“There is an aspiration that binds us. It is the dream of justice for a beloved community. It is the belief that extremes and excesses of inequality must be reduced so that each person is free to develop his or her full potential.”
Paul Wellstone died in a plane crash with his wife Sheila and daughter Marcia while campaigning for his third term as U.S. Senator from Minnesota. One of the most progressive voices in the Senate, he was for affordable health care, strict environment protection, campaign finance reform, raising the minimum wage, arms control, veterans’ benefits, gay rights, and protecting Social Security and Medicare from privatization. He was opposed to extravagant expenditures on weapons. He voted against the Iraq War resolution shortly before his death.
Wellstone was born July 21, 1944, the son of immigrant Russian Jews. He grew up in Virginia and went on a scholarship to the University of North Carolina where he was a champion wrestler and earned a B.A. and Ph. D. in political science. In 1970 he began teaching at Carleton College in Northfield, Minnesota, while continuing as a political activist.

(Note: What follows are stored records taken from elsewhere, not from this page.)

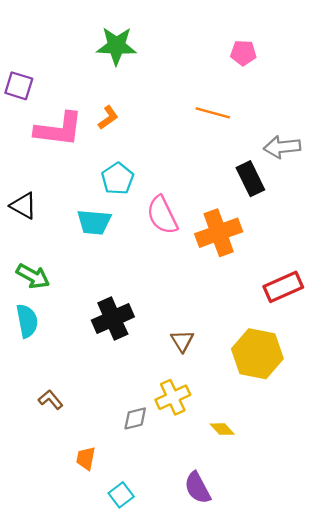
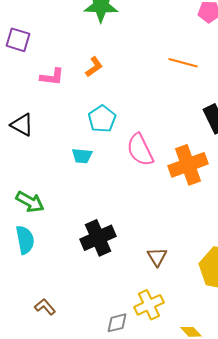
pink L-shape: (59, 129) -> (52, 77), size x0.6
black triangle: (24, 206) -> (22, 125), moved
cyan trapezoid: (94, 222) -> (82, 156), size x0.7

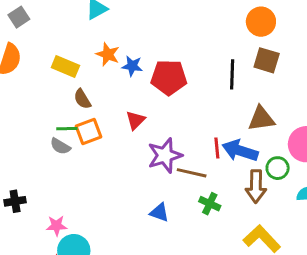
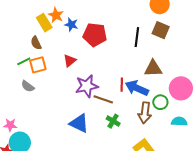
yellow rectangle: (65, 66) -> (44, 23), moved, turned 30
green line: (67, 129) -> (24, 61), turned -32
gray semicircle: (60, 146) -> (28, 86), moved
blue triangle: (159, 212) -> (79, 123), size x1.5

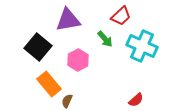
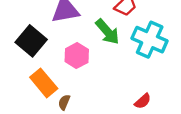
green arrow: (105, 39) -> (107, 32), size x1.4

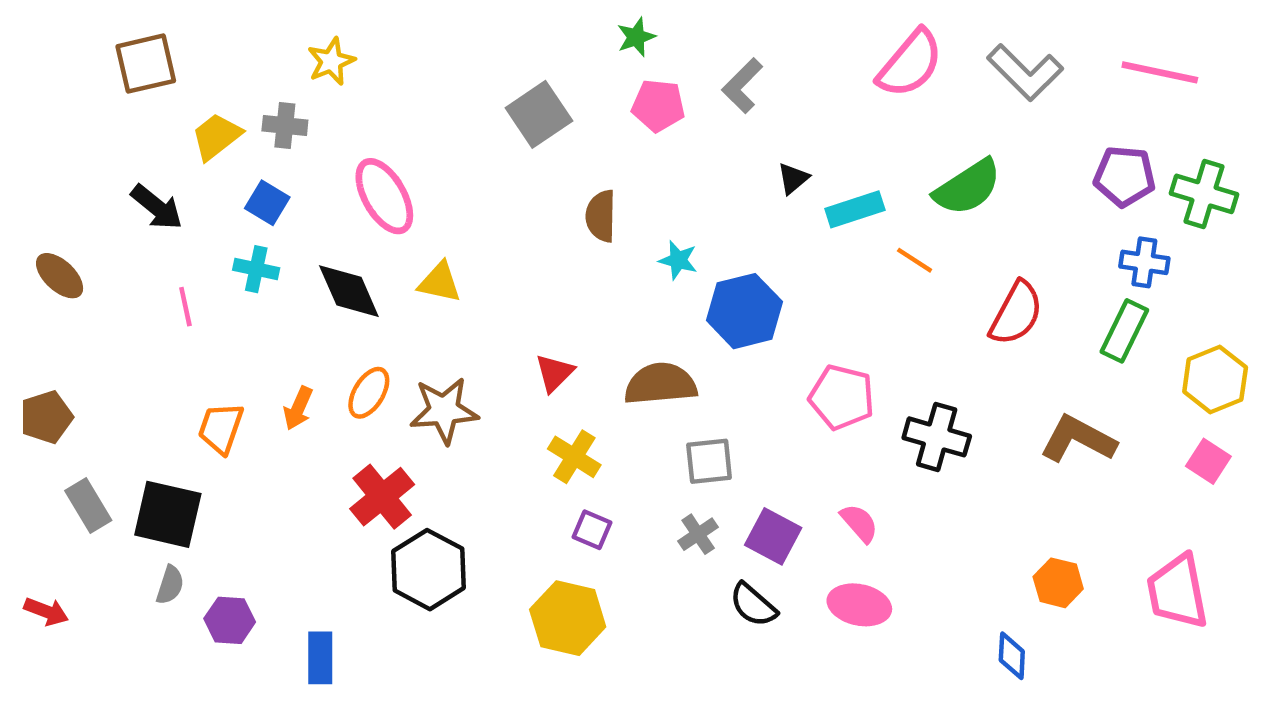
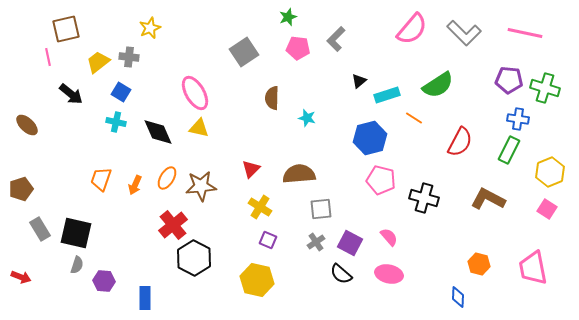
pink ellipse: (384, 196) -> (195, 93), moved
pink line: (185, 307) -> (48, 57), moved
blue hexagon: (744, 311) -> (370, 138), moved
orange trapezoid: (221, 428) -> (101, 179), moved

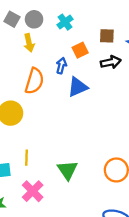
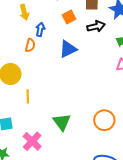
blue arrow: (61, 66) -> (40, 29), moved
orange semicircle: (34, 81) -> (30, 45), size x0.6
yellow line: (27, 158) -> (28, 96), moved

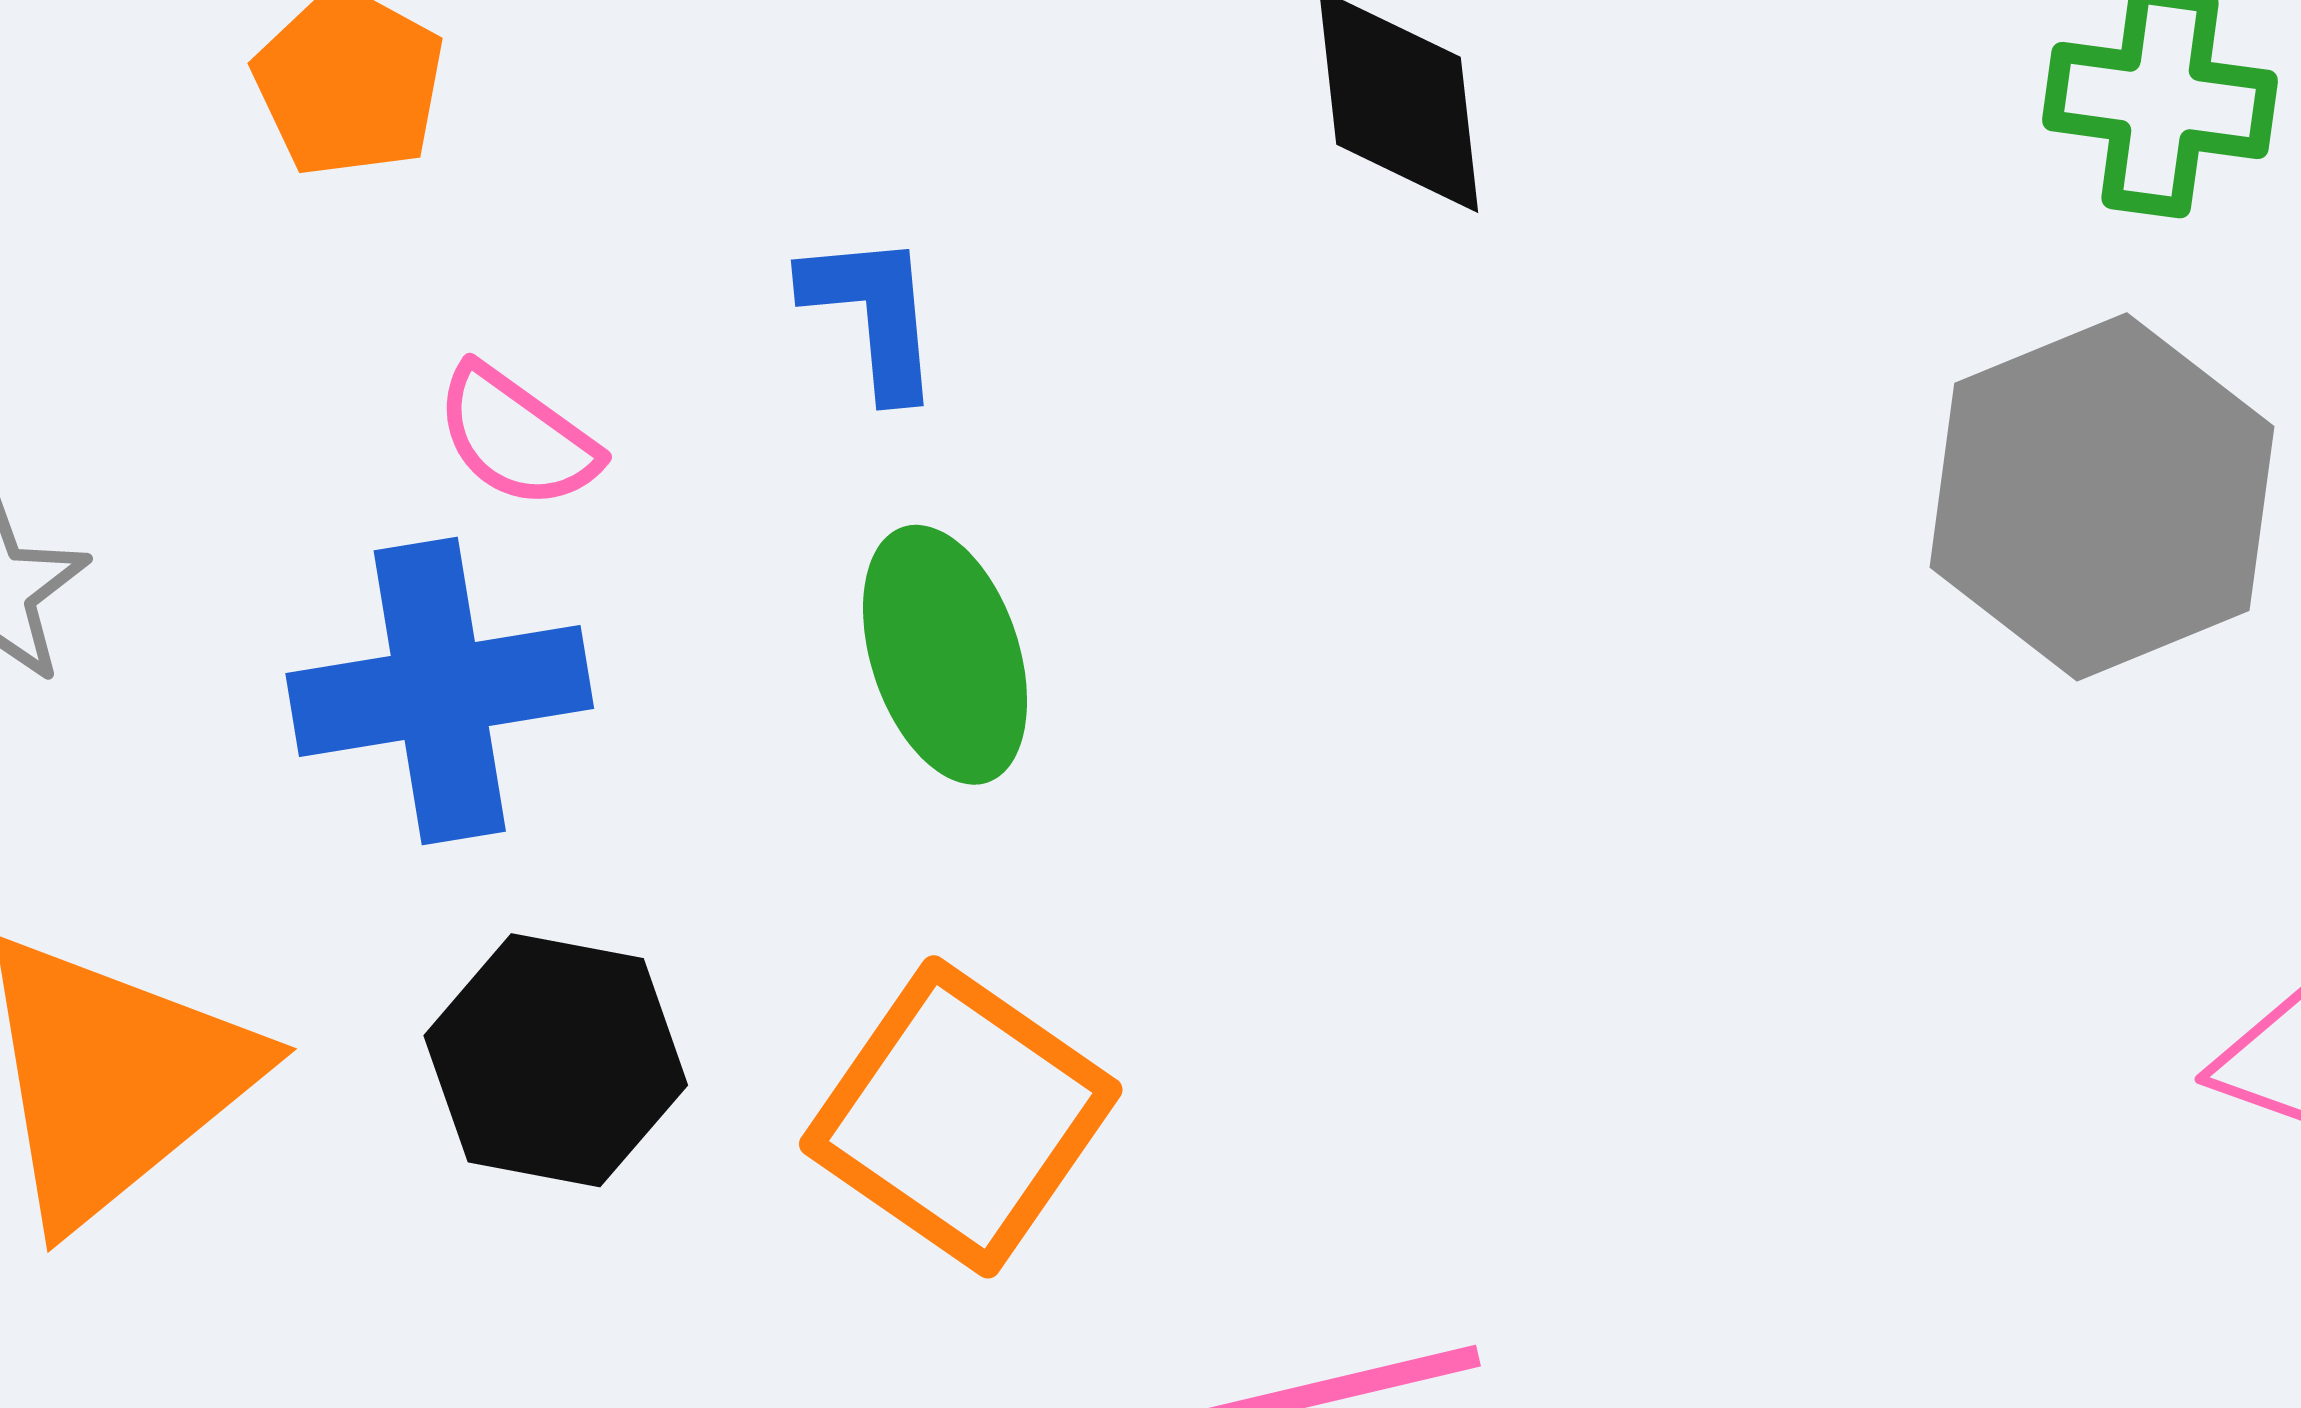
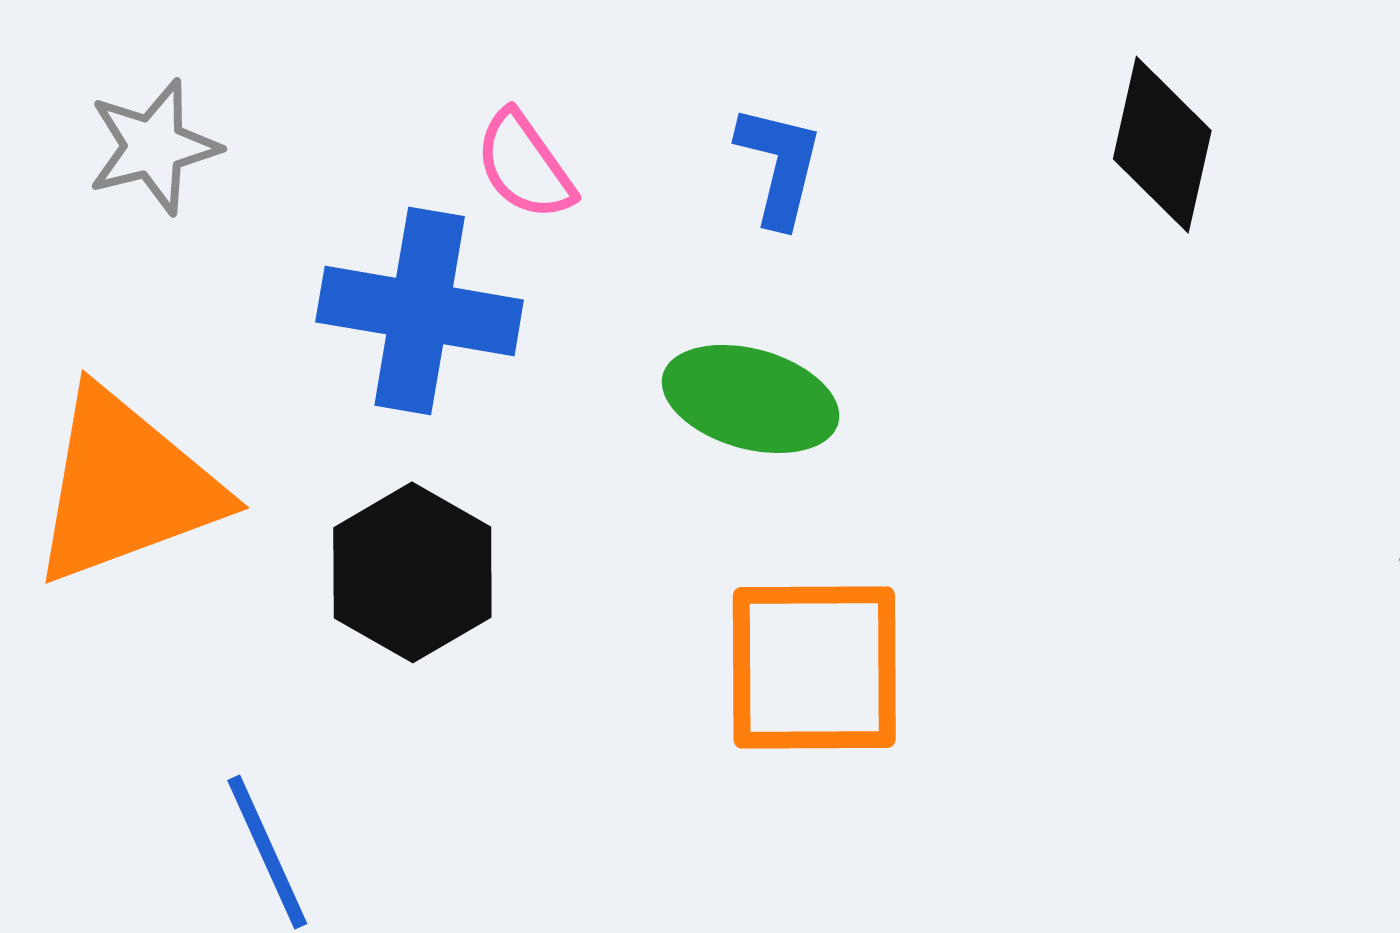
green ellipse: (945, 655) -> (751, 399), turned -75
orange square: (961, 1117) -> (814, 668), moved, turned 36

He protested the Vietnam War, mobilized welfare mothers, organized for nuclear disarmament, and was arrested sitting in at a bank that had foreclosed on local farmers. In 1990 Wellstone ran a liberal, populist campaign for Senator, winning against an incumbent.
Wellstone said, “Politics is not about power. Politics is not about money. Politics is not about winning for the sake of winning. Politics is about the improvement of people’s lives.”